MIC want to remain sole Indian rep in BN

Palanivel said MIC would object to any other Indian-based parties joining BN as MIC is the main party for the Indian community.

PUTRAJAYA: The MIC has threatened to “walk out” of the Barisan Nasional (BN) if the ruling party allows other Indian-based parties to join the BN as direct members.

“We will object to them (other Indian-based parties) joining the BN as direct members. We will walk out (of the BN)… they can become associate members but not direct members.

“Umno does not allow any other Malay party to join the BN, the MCA also does not allow other Chinese-based parties to join the BN as direct members. Gerakan is a multi-racial party. If Umno allows other Malay-based parties to join BN as direct members, we do not mind,” MIC president G Palanivel said.

Speaking to the press after the party’s annual general assembly here this evening, he said the party, which boasts 640,000 members, is holding discussion with several Indian-based splinter parties.

“We want them (Indian-based splinter parties) to come back to MIC. If they are interested, then it is not a problem. But if they are not, then they can do whatever they want. We are talking to them. I have approached and spoken to them… some will join us.

“If they decide to merge with MIC, then we will become more powerful… some are talking to me and all will be revealed at the right time,” said Palanivel, who was appointed Minister in the Prime Minister’s Department yesterday.

Recently Deputy Prime Minister Muhyiddin Yassin said that Indian-based IPF were close to become a BN partner. The splinter party from MIC had been long applying to join the BN but had failed to do so following MIC’s objection.

Electoral incentives

Palanivel also announced that MIC will not give up any of its seats under the BN’s seat allocation system.

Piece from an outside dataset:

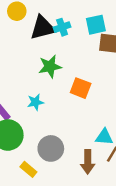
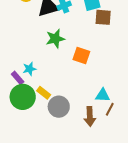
cyan star: (35, 102) -> (29, 69), moved
yellow rectangle: (28, 169) -> (44, 93), moved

The MIC is allocated nine parliamentary and 19 state seats to contest under the BN banner. At the 2008 general election, the party recorded a dismal performance, winning only three parliamentary and seven state assembly seats.

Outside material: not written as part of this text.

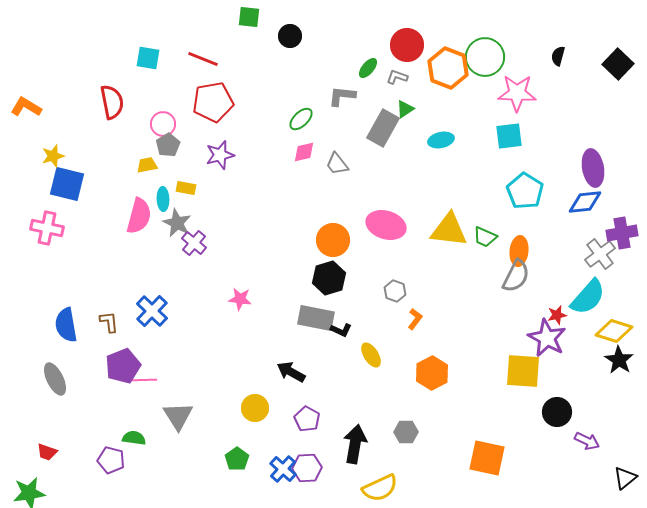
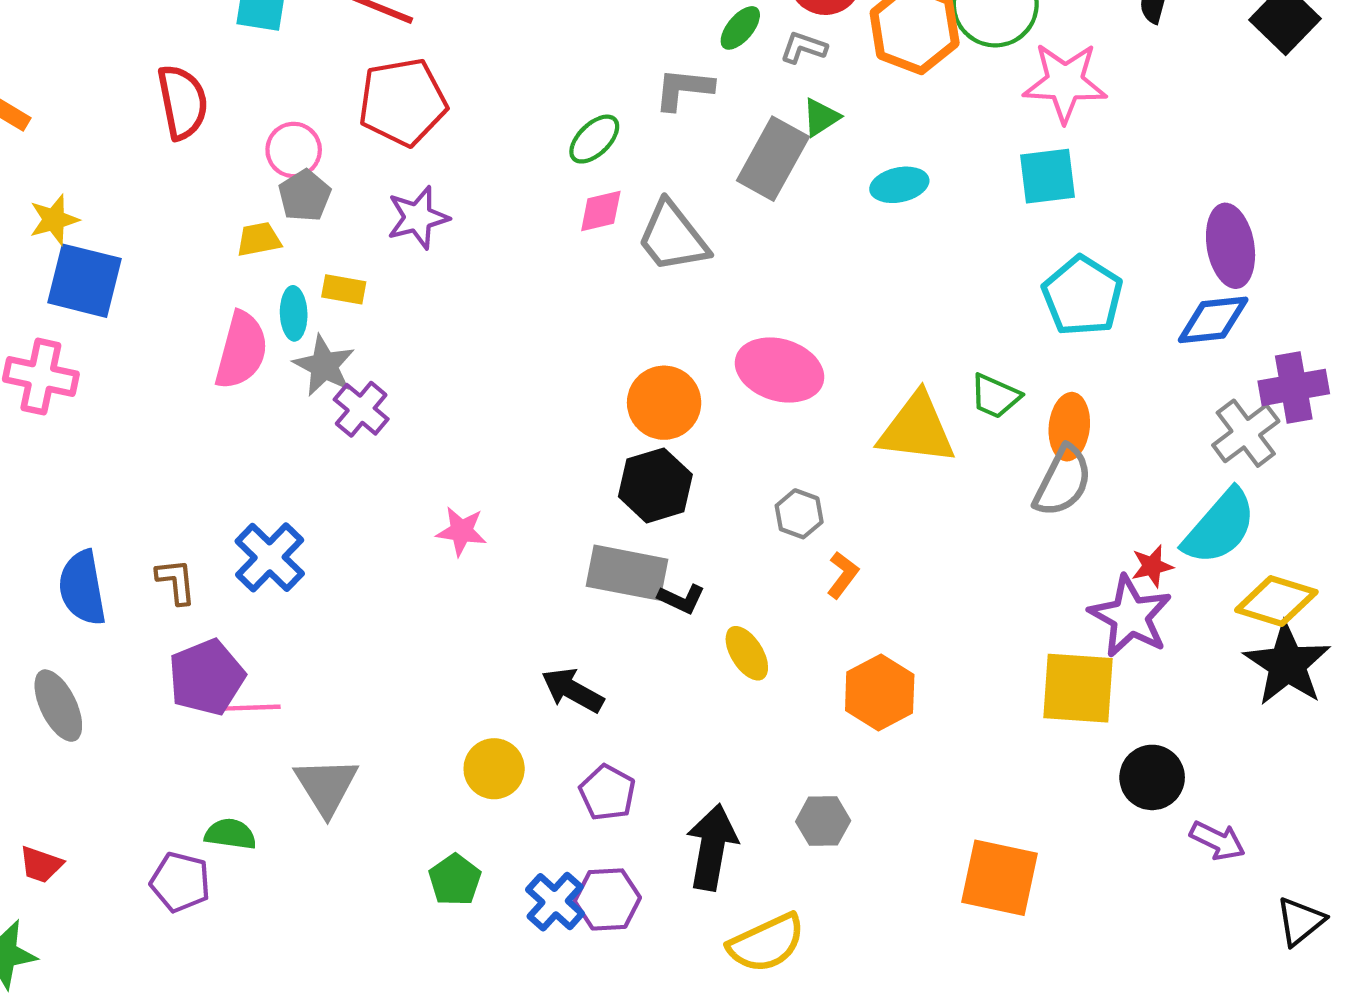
gray trapezoid: (337, 164) -> (673, 237), size x1.5
yellow triangle: (449, 230) -> (917, 429), moved
black star: (619, 360) -> (1287, 664), size x1.4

“If BN component parties want to swap seats with us, we are prepared to talk but we will not let go the nine parliamentary and 19 state seats,” he said.

Asked if MIC would request for additional seats in the next general election, he said the party would not do so unless there is a constituency delineation exercise.

“But I do not think there would be a delineation exercise before the next general election,” he added.

Palanivel also said he will give incentives like i-Pads and trips to Hindu temples in India to branch leaders who bring in 1,000 MIC members to be registered as voters.

“Currently, we have about 200,000 MIC members who have yet to register as voters… we have to go to the ground and register them. If we can do this, then the party would have 600,000 registered voters.

“Once this is achieved, we can show our strength. We can achieve a lot. We want MIC to become a powerful voting block. Although Indians are a minority in the country, we can become a powerful party if we register 600,000 of our members as voters,” said Palanivel.